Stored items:
Start of Block

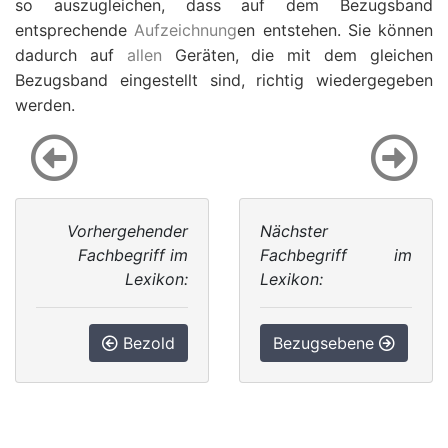
so auszugleichen, dass auf dem Bezugsband
entsprechende
Aufzeichnung
en entstehen. Sie können
dadurch auf
allen
Geräten, die mit dem gleichen
Bezugsband eingestellt sind, richtig wiedergegeben
werden.
Vorhergehender
Nächster
Fachbegriff im
Fachbegriff im
Lexikon:
Lexikon:
Bezold
Bezugsebene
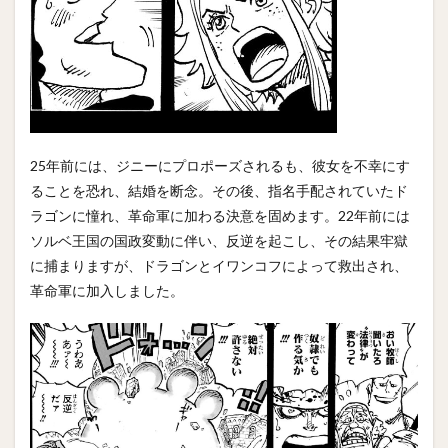
25年前には、ジニーにプロポーズされるも、彼女を不幸にす
ることを恐れ、結婚を断念。その後、指名手配されていたド
ラゴンに憧れ、革命軍に加わる決意を固めます。22年前には
ソルベ王国の国政変動に伴い、反逆を起こし、その結果牢獄
に捕まりますが、ドラゴンとイワンコフによって救出され、
革命軍に加入しました。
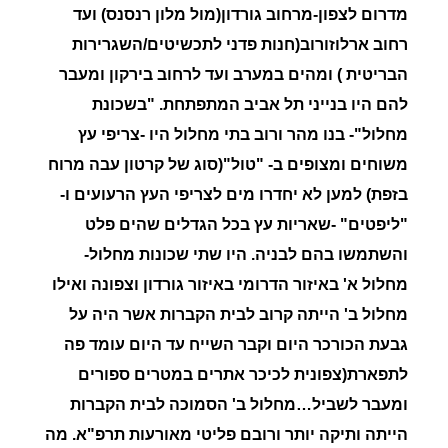
מדרום לצפון-מרחוב גורדון(מול מלון רנסנס) ועד
רחוב ארלוזורוב(חנות פדני לתכשיטים/השגרירות
הבריטית ) ומהים במערב ועד לרחוב בירקון ומעבר
להם היו בנייני תל אביב המתפתחת. "
בשכונת
מחלול"- בנו מהר ורוב בתי מחלול היו -צריפי עץ
משוחים ומצופים ב- "טול"(סוג של קרטון עבה מרוח
בזפת) למען לא יחדרו מים לצריפי העץ הרעועים ו-
"ליפטים" -שאריות עץ בכל הגדלים שהים פלט
והשתמשו בהם לבניה. היו שתי שכונות מחלול-
מחלול א' באיזור הדרומי באיזור גורדון וצפונה ואילו
מחלול ב' הייתה קרוב לבית הקברות אשר היה על
גבעת הכורכר היום וקבר השייח עד היום עומד פה
לתפארת(צפונית לכיכר אתרים במטרים ספורים
ומעבר לשביל…מחלול ב' הסמוכה לבית הקברות
הייתה ותיקה יותר ורובם פליטי מאורעות תרפ"א. מה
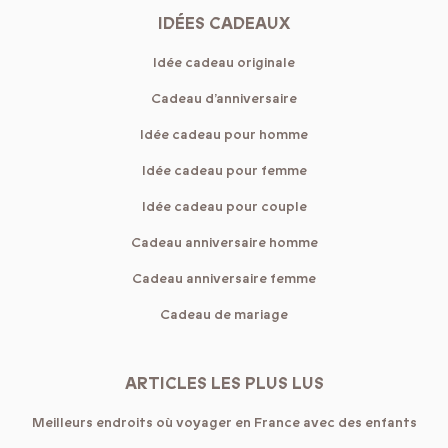
IDÉES CADEAUX
Idée cadeau originale
Cadeau d’anniversaire
Idée cadeau pour homme
Idée cadeau pour femme
Idée cadeau pour couple
Cadeau anniversaire homme
Cadeau anniversaire femme
Cadeau de mariage
ARTICLES LES PLUS LUS
Meilleurs endroits où voyager en France avec des enfants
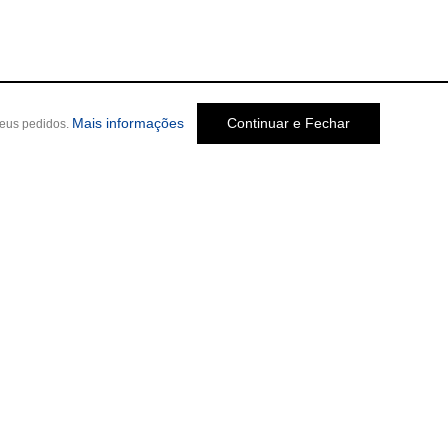
Mais informações
Continuar e Fechar
seus pedidos.
Social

End of Block

Work task:
Within the records above, determine how many lines contain the word "לבית". Respond with that number and no other text.

Your solution:
2